Mexico will have its Presidential election in 6 weeks. PRI, PAN and PRD are now running the same candidate to face MORENA. Polls suggest a similar MORENA landslide will happen, but polls are prone to fail. So, the party that managed to defeat the state party are now effectively trying to bring it back, but this time they merged with them.
Hope this helps.
It does. Thank you.
Man, anyone refering to a sitting President as “poo poo” (kks) is barred from claiming others are propaganda accounts. It’s also absurd to pretend the Mexican Government would make propaganda accounts for effing Lemmy. Ever heard of ROI?
I did not list any atrocities by any President and unlike you, i’m not fixated in any particular administration.
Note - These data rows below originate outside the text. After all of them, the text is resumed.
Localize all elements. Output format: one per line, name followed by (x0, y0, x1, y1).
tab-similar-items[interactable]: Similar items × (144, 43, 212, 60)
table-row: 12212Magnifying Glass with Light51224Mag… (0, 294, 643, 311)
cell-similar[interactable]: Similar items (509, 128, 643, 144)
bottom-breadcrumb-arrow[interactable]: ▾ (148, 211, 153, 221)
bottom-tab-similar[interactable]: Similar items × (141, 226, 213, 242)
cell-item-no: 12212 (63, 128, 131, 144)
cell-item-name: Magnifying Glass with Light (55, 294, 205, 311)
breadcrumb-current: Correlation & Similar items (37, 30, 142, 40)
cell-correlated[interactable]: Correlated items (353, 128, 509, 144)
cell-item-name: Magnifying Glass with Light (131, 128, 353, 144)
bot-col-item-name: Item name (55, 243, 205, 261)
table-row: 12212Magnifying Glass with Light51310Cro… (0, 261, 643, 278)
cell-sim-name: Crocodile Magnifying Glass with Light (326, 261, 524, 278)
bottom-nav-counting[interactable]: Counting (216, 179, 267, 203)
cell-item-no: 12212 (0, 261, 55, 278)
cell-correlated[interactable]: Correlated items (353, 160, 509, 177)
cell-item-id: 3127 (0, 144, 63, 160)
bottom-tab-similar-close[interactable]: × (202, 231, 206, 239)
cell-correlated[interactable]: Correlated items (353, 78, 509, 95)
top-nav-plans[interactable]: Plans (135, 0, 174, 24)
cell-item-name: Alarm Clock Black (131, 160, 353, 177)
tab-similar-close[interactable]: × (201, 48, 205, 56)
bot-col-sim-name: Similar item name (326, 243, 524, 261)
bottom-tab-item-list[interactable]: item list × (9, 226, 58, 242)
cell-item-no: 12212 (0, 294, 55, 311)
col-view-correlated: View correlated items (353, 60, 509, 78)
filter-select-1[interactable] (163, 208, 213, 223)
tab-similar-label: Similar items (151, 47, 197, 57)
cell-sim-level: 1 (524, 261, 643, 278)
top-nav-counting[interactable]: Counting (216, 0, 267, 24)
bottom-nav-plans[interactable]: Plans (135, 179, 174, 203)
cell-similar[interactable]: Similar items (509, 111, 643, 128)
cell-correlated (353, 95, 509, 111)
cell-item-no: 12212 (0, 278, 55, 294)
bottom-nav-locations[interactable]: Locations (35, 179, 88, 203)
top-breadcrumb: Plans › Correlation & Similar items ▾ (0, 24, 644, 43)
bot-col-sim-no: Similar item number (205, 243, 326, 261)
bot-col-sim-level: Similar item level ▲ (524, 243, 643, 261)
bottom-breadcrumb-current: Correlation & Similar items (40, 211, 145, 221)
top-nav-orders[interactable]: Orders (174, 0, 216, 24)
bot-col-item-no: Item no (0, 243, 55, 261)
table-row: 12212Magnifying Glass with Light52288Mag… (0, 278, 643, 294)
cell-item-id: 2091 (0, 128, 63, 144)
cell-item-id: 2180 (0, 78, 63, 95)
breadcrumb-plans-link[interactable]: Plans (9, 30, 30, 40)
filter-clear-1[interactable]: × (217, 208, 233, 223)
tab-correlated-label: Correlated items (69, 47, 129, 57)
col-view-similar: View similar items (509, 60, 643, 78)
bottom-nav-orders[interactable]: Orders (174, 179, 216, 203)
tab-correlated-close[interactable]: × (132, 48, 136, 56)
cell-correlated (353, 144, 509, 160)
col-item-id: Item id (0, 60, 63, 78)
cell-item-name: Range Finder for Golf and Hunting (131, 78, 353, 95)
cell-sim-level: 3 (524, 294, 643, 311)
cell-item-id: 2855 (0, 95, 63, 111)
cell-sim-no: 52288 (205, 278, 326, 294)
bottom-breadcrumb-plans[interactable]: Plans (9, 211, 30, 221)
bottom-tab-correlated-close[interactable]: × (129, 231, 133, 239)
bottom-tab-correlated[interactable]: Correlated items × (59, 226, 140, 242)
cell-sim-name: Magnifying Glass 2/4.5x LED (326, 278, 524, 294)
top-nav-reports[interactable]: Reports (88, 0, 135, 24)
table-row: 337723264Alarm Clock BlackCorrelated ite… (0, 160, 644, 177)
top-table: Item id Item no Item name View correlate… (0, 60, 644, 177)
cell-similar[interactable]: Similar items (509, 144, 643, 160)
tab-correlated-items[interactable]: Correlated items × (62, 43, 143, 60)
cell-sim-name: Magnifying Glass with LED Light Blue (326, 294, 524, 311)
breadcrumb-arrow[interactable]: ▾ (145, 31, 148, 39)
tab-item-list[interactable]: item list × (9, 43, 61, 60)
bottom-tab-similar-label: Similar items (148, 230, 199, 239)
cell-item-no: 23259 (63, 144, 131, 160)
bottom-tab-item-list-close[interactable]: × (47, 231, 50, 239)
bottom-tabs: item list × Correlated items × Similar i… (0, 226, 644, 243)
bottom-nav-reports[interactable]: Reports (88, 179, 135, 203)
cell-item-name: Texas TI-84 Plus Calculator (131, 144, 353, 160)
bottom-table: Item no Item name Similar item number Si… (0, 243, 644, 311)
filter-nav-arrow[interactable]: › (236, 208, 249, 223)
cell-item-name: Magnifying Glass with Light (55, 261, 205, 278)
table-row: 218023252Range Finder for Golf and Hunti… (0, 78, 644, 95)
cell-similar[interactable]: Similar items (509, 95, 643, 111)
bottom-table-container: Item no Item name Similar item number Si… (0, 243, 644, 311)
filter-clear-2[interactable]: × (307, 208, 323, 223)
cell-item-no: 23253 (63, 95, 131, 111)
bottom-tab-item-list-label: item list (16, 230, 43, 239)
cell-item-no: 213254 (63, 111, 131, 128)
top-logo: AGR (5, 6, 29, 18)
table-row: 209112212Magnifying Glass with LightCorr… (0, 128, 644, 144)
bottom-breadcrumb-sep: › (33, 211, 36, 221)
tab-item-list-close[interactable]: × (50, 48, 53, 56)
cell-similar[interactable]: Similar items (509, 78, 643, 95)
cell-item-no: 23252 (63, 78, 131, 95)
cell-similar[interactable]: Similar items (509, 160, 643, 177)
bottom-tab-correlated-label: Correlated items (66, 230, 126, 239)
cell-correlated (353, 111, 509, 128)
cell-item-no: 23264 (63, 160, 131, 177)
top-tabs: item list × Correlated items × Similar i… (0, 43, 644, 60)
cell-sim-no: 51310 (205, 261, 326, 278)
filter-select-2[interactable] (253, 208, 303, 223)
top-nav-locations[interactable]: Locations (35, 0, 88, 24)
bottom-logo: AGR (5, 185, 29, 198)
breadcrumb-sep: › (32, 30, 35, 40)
List whatever you want and I’ll stand by it, but I’d advise to list a balanced and objective account of drug-related violence in the last 30 years or so, to put things in perspective and help OP understand his main question, which is the impact of a state party running the country for 70+ years in all of this.
Official data suggest an increase in murder that’s lower than the population increase. Same thing happened under the last PRI’s term (2012-2018) That’s what I stated, and even conceded that it meant things are basically the same instead of taking the officialist approach of claiming it diminished.
Don’t get so fired up my man, both approaches to security suck. PRI, PAN, MORENA, they’re all over their heads when it comes to fighting Cartels, precisely because they got too close to power since the 1970s during the state-party rule. Mexico faces the same issue the US faces with lobbying, but instead of corporations, they’re drug cartels.